Dr. Kelly is Associate Clinical Professor in the Department of Psychiatry and Behavioral Sciences at George Washington University, Washington, DC, and Director of the Depression and Bipolar Clinic in Fort Collins, Colorado.

References:

1. Phelps J. Why Am I Still Depressed? Recognizing and Managing the Ups and Downs of Bipolar II and Soft Bipolar Disorder. New York: McGraw Hill; 2006.
2. Vieta E, Suppes T. Bipolar II disorder: arguments for and against a distinct diagnostic entity. Bipolar Disord. 2008;10:163-178.
3. Kraepelin E. Manic Depressive Insanity and Paranoia. Edinburgh, Scotland: E. & S. Livingstone; 1921.
4. Yatham LN, Kennedy SH, Parikh SV, et al. Canadian Network for Mood and Anxiety Treatments (CANMAT) and International Society for Bipolar Disorders (ISBD) collaborative update of CANMAT guidelines for the management of patients with bipolar disorder: update 2013. Bipolar Disord. 2013;15:1-44.

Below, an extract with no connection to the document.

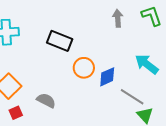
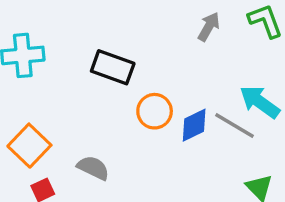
gray arrow: (118, 18) -> (209, 27), turned 36
gray line: (132, 97) -> (235, 126), moved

5. Kelly T, Denmark L, Lieberman DZ. Elevated levels of circulating thyroid hormone do not cause the medical sequelae of hyperthyroidism. Prog Neuropsychopharmacol Biol Psychiatry. 2016;71:1-6.
6. Kelly T, A favorable risk-benefit analysis of High dose thyroid for treatment of bipolar Disorders with regard to osteoporosis. J Affect Disord. 2014;166:353-358.
7. Kelly T. An examination of myth: A favorable cardiovascular risk-benefit analysis of high-dose thyroid for affective disorders. J Affect Disord. 2015;177:49-58.